Despite many objections the nuclear industry got the UK government to accept reprocessing as essential to ensure future expansion. This spring is the 21st anniversary of the official opening of the Thermal Oxide Reprocessing Plant (THORP) at Sellafield, designed to dissolve both British and foreign spent fuel and retrieve the plutonium and uranium.

It cost £2.85 billion (US$4.25 bn) to build and in its first 10 years it planned to reprocess 7,000 tonnes of spent fuel and make £500 million (US$745 m) profit.

Contracts had been signed in advance with Germany, Japan, Switzerland and other countries with nuclear power stations to reprocess their fuel in England.

But technical faults meant THORP failed to meet its targets, and after a decade only 5,045 tonnes had been reprocessed. The plant’s real profits or losses have never been disclosed.

Despite this doubtful beginning the British government sanctioned another enterprise, a brand new factory to turn the plutonium and uranium that had been produced into new fuel. The idea was to sell it back to the countries that originally owned it, closing the recycling loop.

Unworkable theories

New contracts were signed with Switzerland, Germany and Japan to produce 120 tonnes of MOX fuel (mixed oxides of plutonium and uranium) annually. But unfortunately the British nuclear industry could not translate its theories into practice.
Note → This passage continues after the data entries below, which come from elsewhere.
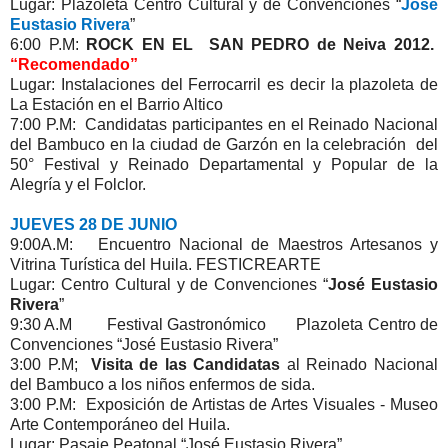
Lugar: Plazoleta Centro Cultural y de Convenciones “
José
Eustasio Rivera
”
6:00 P.M:
ROCK EN EL SAN PEDRO de Neiva 2012.
“Recomendado”
Lugar: Instalaciones del Ferrocarril es decir la plazoleta de
La Estación en el Barrio Altico
7:00 P.M: Candidatas participantes en el Reinado Nacional
del Bambuco en la ciudad de Garzón en la celebración del
50° Festival y Reinado Departamental y Popular de la
Alegría y el Folclor.
JUEVES 28 DE JUNIO
9:00A.M: Encuentro Nacional de Maestros Artesanos y
Vitrina Turística del Huila. FESTICREARTE
Lugar: Centro Cultural y de Convenciones “
José Eustasio
Rivera
”
9:30 A.M Festival Gastronómico Plazoleta Centro de
Convenciones “José Eustasio Rivera”
3:00 P.M;
Visita de las Candidatas
al Reinado Nacional
del Bambuco a los niños enfermos de sida.
3:00 P.M: Exposición de Artistas de Artes Visuales - Museo
Arte Contemporáneo del Huila.
Lugar: Pasaje Peatonal “José Eustasio Rivera”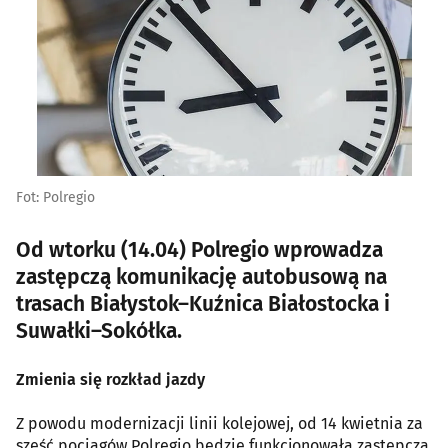
Fot: Polregio
Od wtorku (14.04) Polregio wprowadza
zastępczą komunikację autobusową na
trasach Białystok–Kuźnica Białostocka i
Suwałki–Sokółka.
Zmienia się rozkład jazdy
Z powodu modernizacji linii kolejowej, od 14 kwietnia za
sześć pociągów Polregio będzie funkcjonowała zastępcza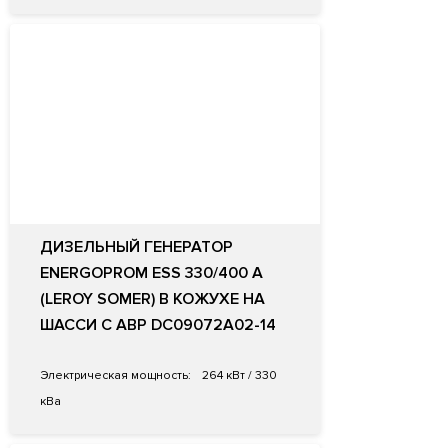
ДИЗЕЛЬНЫЙ ГЕНЕРАТОР
ENERGOPROM ESS 330/400 A
(LEROY SOMER) В КОЖУХЕ НА
ШАССИ С АВР DC09072A02-14
Электрическая мощность:
264 кВт / 330
кВа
The new plant did not work as planned, producing only 13 tonnes of fuel in ten years. Originally it was said to have cost £280m (US$415m). After Japan’s Fukushima accident it was decided to close the plant. The total loss to the British taxpayer for this failure was later admitted to be £2.2bn (US$3.3bn).

Despite the fact there was now no market or use for the plutonium and uranium it was producing from the spent fuel, the original THORP plant has continued to operate. It was periodically closed after a series of accidents and technical failures, and had been reduced to operating at half its original throughput, but was always given permission to restart, arguing that it still had foreign contracts to fulfill.
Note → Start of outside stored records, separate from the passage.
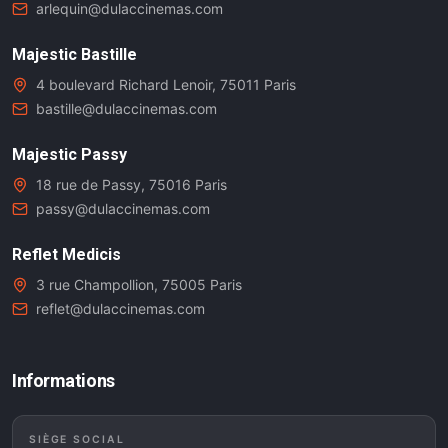
arlequin@dulaccinemas.com
Majestic Bastille
4 boulevard Richard Lenoir, 75011 Paris
bastille@dulaccinemas.com
Majestic Passy
18 rue de Passy, 75016 Paris
passy@dulaccinemas.com
Reflet Medicis
3 rue Champollion, 75005 Paris
reflet@dulaccinemas.com
Informations
SIÈGE SOCIAL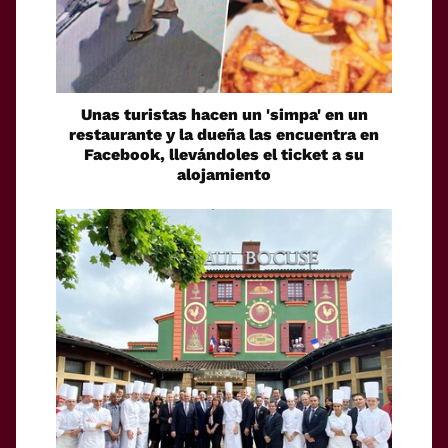
Unas turistas hacen un 'simpa' en un
restaurante y la dueña las encuentra en
Facebook, llevándoles el ticket a su
alojamiento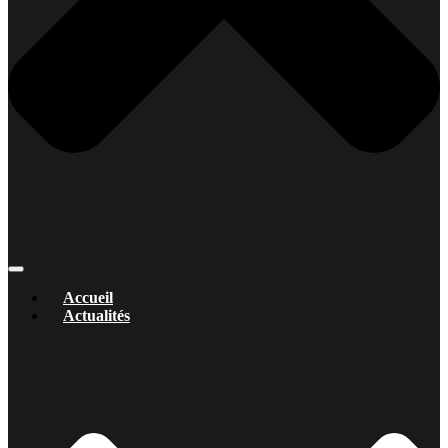
Accueil
Actualités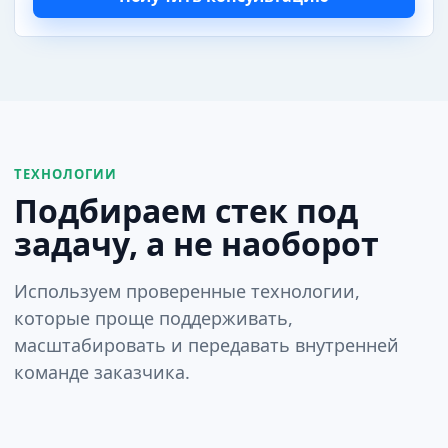
ТЕХНОЛОГИИ
Подбираем стек под
задачу, а не наоборот
Используем проверенные технологии,
которые проще поддерживать,
масштабировать и передавать внутренней
команде заказчика.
As a result Britain now has the world’s largest stockpile of used plutonium, about 100 tonnes of it British and 30 tonnes belonging to other governments. If it were all converted into nuclear weapons it would be enough to destroy all life on Earth.

There are also around 7,000 tonnes of uranium, for which there is currently no use and which must remain under armed guard night and day for fear of terrorist attack.
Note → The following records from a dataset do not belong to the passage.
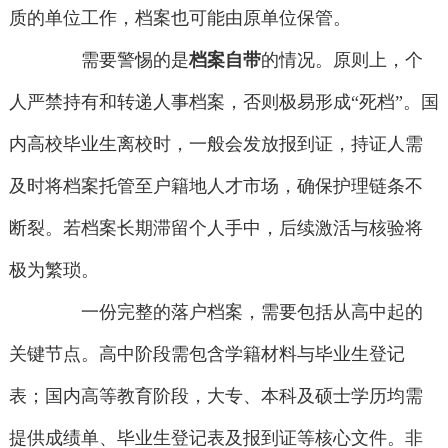
质的单位工作，档案也可能由原单位保管。
需要警惕的是
档案自带
的情况。原则上，个
人严禁持有和转递人事档案，否则极易形成“死档”。国
内高校毕业生离校时，一般会发放报到证，持证人需
及时将档案托管至户籍地人才市场，确保护理链条不
断裂。若档案长期滞留个人手中，后续激活与核验将
极为繁琐。
一份完整的落户档案，需要包括从高中起的
关键节点。高中阶段需包含学籍材料与毕业生登记
表；国内高等教育阶段，大专、本科及硕士学历均需
提供成绩单、毕业生登记表及报到证等核心文件。非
“Two white elephants don’t make for success at Sellafield.”


After years of indecision about how to deal with this unwanted surplus it has been announced that THORP should close in 2018 when all the foreign fuel has been reprocessed. Even after closure it will take years to decommission the plant and remove the waste, so not all of the 800 workers will lose their jobs at once and many will be re-deployed on other parts of the Cumbrian site.

Martin Forwood concludes: “That THORP should have failed so badly at so many levels comes as little surprise to those of us who warned — even before the plant opened — that the economics of the highly complex plant simply did not stack up and that worldwide demand for the uranium and plutonium that THORP would recover had already evaporated.

“Attempts to convert THORP’s plutonium into new fuel in an adjoining plant were equally disastrous…Two white elephants don’t make for success at Sellafield.”

The British government and the Nuclear Decommissioning Authority, which runs the plant on behalf of taxpayers, have never revealed the losses it has incurred. The government has no policy on what to do with the mountain of unwanted plutonium and uranium.

For accounting purposes, Forwood says, it is still counted as an asset, when in reality it is simply nuclear waste. The nuclear industry’s hopes of saving the planet from climate change by recycling reactor fuel have, he says, been “a complete commercial and technical failure.”